The trial was conducted on December 12, 2003, at which both parties offered the testimony of witnesses, submitted documentary evidence, and advanced oral arguments for their respective positions. After due review of the relevant law, the arguments of the parties, and the record in this case, the Court intends the following to constitute its findings of fact and conclusions of law. Fed. R. Bankr.P. 7052.

Facts 1

Plaintiff is a thirty-three year old single man with no dependents. He currently *462 lives in Boise, Idaho, and works as an independent contractor installing siding on houses. Plaintiff is in good health and is physically able to work. He is also well-educated, holding a bachelor’s degree in philosophy from Boise State University and a law degree from Gonzaga University. Plaintiffs educational history demonstrates his ability to succeed in the face of adversity. However, borrowing to pay for his education has created serious financial consequences for Plaintiff.
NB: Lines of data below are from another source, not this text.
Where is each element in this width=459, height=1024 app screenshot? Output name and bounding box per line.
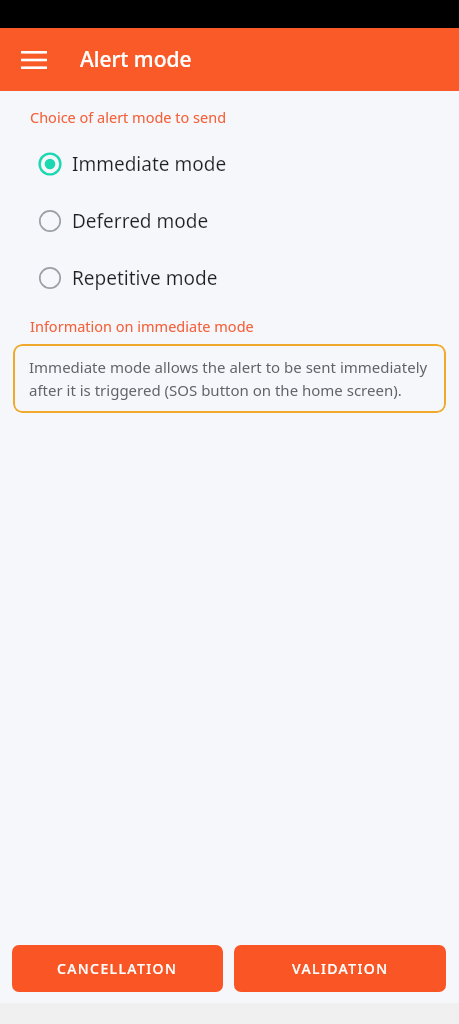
button[interactable]: Deferred mode [0,192,459,249]
button[interactable]: VALIDATION [234,945,446,992]
button[interactable]: Open navigation menu [10,36,58,84]
staticText: Alert mode [80,45,192,74]
staticText: Repetitive mode [72,265,218,291]
button[interactable]: Immediate mode [0,135,459,192]
button[interactable]: Repetitive mode [0,249,459,306]
staticText: VALIDATION [292,959,389,978]
staticText: Information on immediate mode [30,316,254,336]
staticText: CANCELLATION [57,959,178,978]
staticText: Immediate mode [72,151,227,177]
staticText: Choice of alert mode to send [30,107,227,127]
button[interactable]: CANCELLATION [12,945,223,992]
staticText: Deferred mode [72,208,209,234]
staticText: Immediate mode allows the alert to be se… [29,357,430,400]
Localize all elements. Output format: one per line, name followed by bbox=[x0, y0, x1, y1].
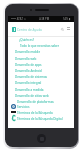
staticText: ••••• AT&T ≈ bbox=[11, 17, 26, 21]
button[interactable]: Desarrollo web bbox=[15, 57, 37, 61]
staticText: Centro de Ayuda bbox=[17, 28, 42, 32]
button[interactable]: Llamar bbox=[12, 115, 16, 121]
button[interactable]: Términos de la Búsqueda bbox=[17, 111, 53, 115]
button[interactable]: Horarios bbox=[11, 104, 16, 109]
button[interactable]: Buscar bbox=[60, 27, 64, 31]
staticText: Términos de la Búsqueda Digital bbox=[17, 117, 63, 121]
button[interactable]: Desarrollo de sistemas bbox=[15, 75, 48, 79]
staticText: 4:38 PM bbox=[39, 17, 50, 21]
button[interactable]: Desarrollo integral bbox=[15, 81, 42, 85]
staticText: Desarrollo de plataformas bbox=[17, 100, 54, 104]
button[interactable]: Términos de la Búsqueda Digital bbox=[17, 117, 63, 121]
button[interactable]: Desarrollo de plataformas bbox=[17, 100, 54, 104]
staticText: Desarrollo web bbox=[15, 57, 37, 61]
button[interactable]: Desarrollo de sitios web bbox=[15, 94, 49, 98]
button[interactable]: Desarrollo mobile bbox=[15, 50, 41, 54]
staticText: Términos de la Búsqueda bbox=[17, 111, 53, 115]
button[interactable]: Desarrollo Android bbox=[15, 69, 42, 73]
staticText: ¿Quién es? bbox=[19, 38, 35, 42]
staticText: Desarrollo integral bbox=[15, 81, 42, 85]
staticText: Desarrollo de sitios web bbox=[15, 94, 49, 98]
button[interactable]: Menú bbox=[66, 27, 70, 31]
staticText: Desarrollo de sistemas bbox=[15, 75, 48, 79]
staticText: Desarrollo mobile bbox=[15, 50, 41, 54]
staticText: Todo lo que necesitas saber bbox=[20, 44, 60, 48]
button[interactable]: Servicios bbox=[17, 105, 30, 109]
button[interactable]: Home bbox=[37, 134, 46, 143]
button[interactable]: Desarrollo de apps bbox=[15, 63, 42, 67]
button[interactable]: Todo lo que necesitas saber bbox=[20, 44, 60, 48]
button[interactable]: Desarrollo a medida bbox=[15, 88, 44, 92]
staticText: Desarrollo Android bbox=[15, 69, 42, 73]
staticText: 54% ▮ bbox=[63, 17, 71, 21]
staticText: Desarrollo a medida bbox=[15, 88, 44, 92]
button[interactable]: ¿Quién es? bbox=[19, 38, 35, 42]
staticText: Servicios bbox=[17, 105, 30, 109]
staticText: Desarrollo de apps bbox=[15, 63, 42, 67]
button[interactable]: Logo bbox=[12, 27, 16, 32]
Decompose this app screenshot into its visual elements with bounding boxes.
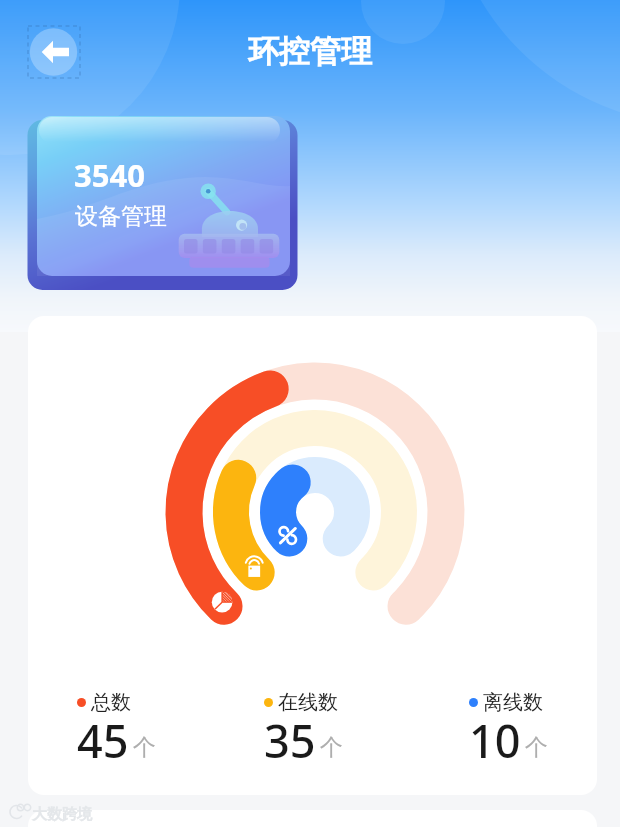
- staticText: 设备管理: [75, 202, 167, 231]
- staticText: 在线数: [278, 690, 338, 715]
- staticText: 10: [469, 710, 521, 771]
- staticText: 环控管理: [0, 32, 620, 71]
- staticText: 离线数: [483, 690, 543, 715]
- button[interactable]: 3540: [27, 116, 298, 290]
- staticText: 个: [133, 733, 156, 762]
- staticText: 35: [264, 710, 316, 771]
- button[interactable]: Back: [28, 26, 80, 78]
- staticText: 45: [77, 710, 129, 771]
- staticText: 3540: [74, 154, 145, 196]
- staticText: 个: [320, 733, 343, 762]
- staticText: 总数: [91, 690, 131, 715]
- staticText: 大数跨境: [32, 805, 92, 824]
- staticText: 个: [525, 733, 548, 762]
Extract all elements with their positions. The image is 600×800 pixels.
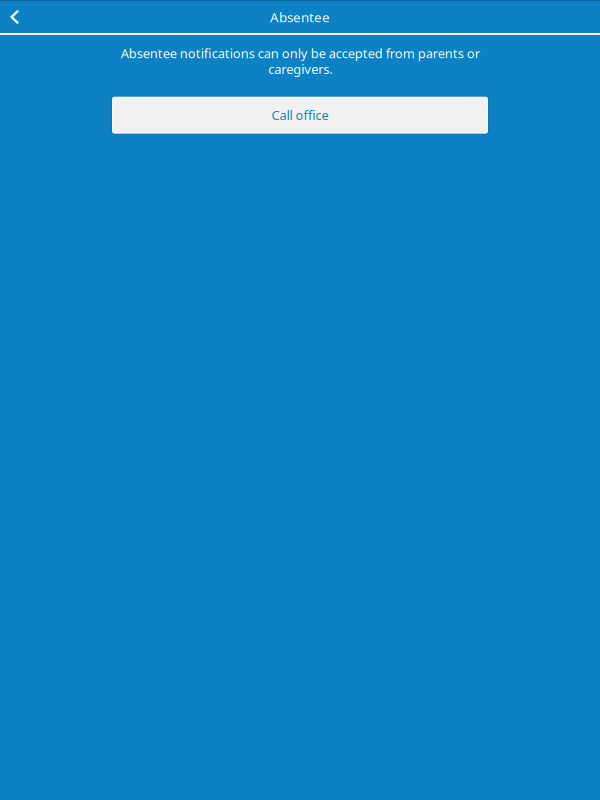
button[interactable]: Call office [111, 96, 489, 135]
staticText: Absentee notifications can only be accep… [120, 45, 480, 78]
staticText: Absentee [270, 8, 330, 26]
button[interactable]: Back [0, 1, 28, 33]
staticText: Call office [272, 106, 328, 124]
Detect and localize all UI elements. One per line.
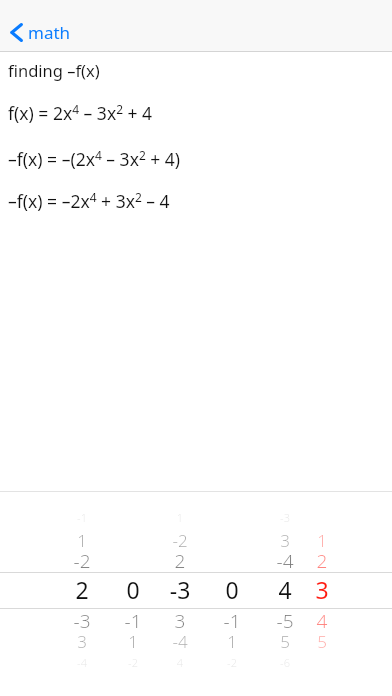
staticText: finding –f(x) [8,59,392,81]
button[interactable]: -5 [255,608,315,634]
staticText: -1 [103,608,163,634]
button[interactable]: -4 [150,630,210,653]
button[interactable]: 2 [52,574,112,605]
staticText: 3 [150,608,210,634]
button[interactable]: 1 [202,630,262,653]
button[interactable]: 3 [52,630,112,653]
staticText: -3 [150,574,210,605]
staticText: 3 [52,630,112,653]
staticText: 1 [103,630,163,653]
staticText: 2 [150,548,210,574]
button[interactable]: 1 [103,630,163,653]
button[interactable]: -3 [52,608,112,634]
staticText: 0 [103,574,163,605]
staticText: 5 [292,630,352,653]
button[interactable]: 3 [292,574,352,605]
other: Back to math [10,23,23,42]
staticText: 1 [52,529,112,552]
button[interactable]: -2 [52,548,112,574]
button[interactable]: 3 [150,608,210,634]
button[interactable]: 4 [255,574,315,605]
staticText: 3 [292,574,352,605]
staticText: f(x) = 2x4 – 3x2 + 4 [8,101,392,125]
staticText: -1 [202,608,262,634]
staticText: –f(x) = –2x4 + 3x2 – 4 [8,189,392,213]
staticText: -2 [150,529,210,552]
button[interactable]: -3 [150,574,210,605]
button[interactable]: 1 [52,529,112,552]
staticText: 0 [202,574,262,605]
button[interactable]: 5 [292,630,352,653]
staticText: 4 [292,608,352,634]
button[interactable]: 3 [255,529,315,552]
staticText: -4 [150,630,210,653]
staticText: 1 [202,630,262,653]
button[interactable]: 2 [150,548,210,574]
button[interactable]: 0 [103,574,163,605]
staticText: –f(x) = –(2x4 – 3x2 + 4) [8,147,392,171]
button[interactable]: -1 [103,608,163,634]
button[interactable]: 2 [292,548,352,574]
button[interactable]: 4 [292,608,352,634]
button[interactable]: -2 [150,529,210,552]
button[interactable]: 1 [292,529,352,552]
staticText: -5 [255,608,315,634]
staticText: 5 [255,630,315,653]
button[interactable]: Back to math [0,16,83,49]
staticText: 2 [52,574,112,605]
staticText: 3 [255,529,315,552]
staticText: -4 [255,548,315,574]
button[interactable]: 5 [255,630,315,653]
staticText: 1 [292,529,352,552]
staticText: math [28,21,71,44]
staticText: 2 [292,548,352,574]
button[interactable]: -1 [202,608,262,634]
staticText: 4 [255,574,315,605]
button[interactable]: 0 [202,574,262,605]
staticText: -3 [52,608,112,634]
staticText: -2 [52,548,112,574]
button[interactable]: -4 [255,548,315,574]
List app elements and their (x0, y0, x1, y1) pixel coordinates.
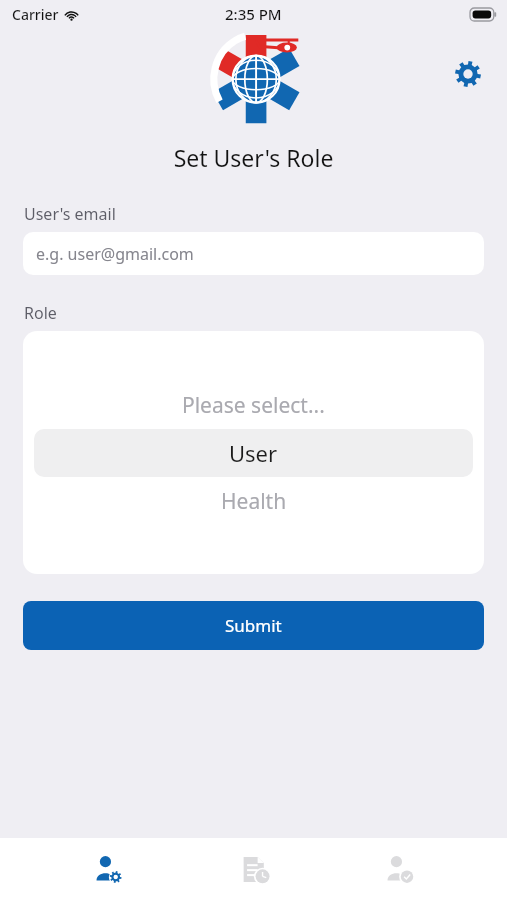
button[interactable]: Submit (23, 601, 484, 650)
button[interactable]: Please select... (23, 381, 484, 429)
button[interactable]: e.g. user@gmail.com (23, 232, 484, 275)
staticText: e.g. user@gmail.com (36, 243, 194, 265)
staticText: Set User's Role (0, 142, 507, 173)
staticText: Please select... (182, 391, 325, 420)
staticText: User (229, 438, 278, 468)
button[interactable]: Settings (451, 57, 485, 91)
staticText: Health (221, 487, 287, 516)
staticText: Role (24, 302, 507, 324)
button[interactable]: Set user role (70, 841, 146, 897)
button[interactable]: User (34, 429, 473, 477)
staticText: 2:35 PM (225, 4, 282, 24)
button[interactable]: Verify user (361, 841, 437, 897)
staticText: Submit (225, 614, 282, 637)
staticText: User's email (24, 203, 507, 225)
button[interactable]: Request history (216, 841, 292, 897)
staticText: Carrier (12, 5, 59, 24)
button[interactable]: Health (23, 477, 484, 525)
In the third grade, Plaintiff was diagnosed with a learning disability. This disability has continued. It affects Plaintiffs ability to concentrate, to focus on details, and to read and write. According to the testimony of Plaintiffs mother, his parents initially thought he would be unable to complete high school or college. As it turned out, Plaintiff managed to cope with his disability.

During Plaintiffs junior year of high school, he stopped attending the public school and began attending an “alternative” school. Plaintiff graduated, enlisted in the Army, and after being discharged, joined the National Guard. In 1990, Plaintiff enrolled at Boise State University. In spite of his learning disability, he earned a degree and graduated from college in 1995. Ex. 1.

Plaintiff testified that after graduation, he moved home and began studying for the Law School Admission Test (“LSAT”). He also obtained a commercial driver’s license and worked as a truck driver during this time. Plaintiff explained that his score on the LSAT was not particularly good. Although his undergraduate grade point average was also relatively low, Plaintiff convinced the law school admission officials at Gonzaga to allow him to attend a summer program under the condition that his continued enrollment would depend upon his success in that program.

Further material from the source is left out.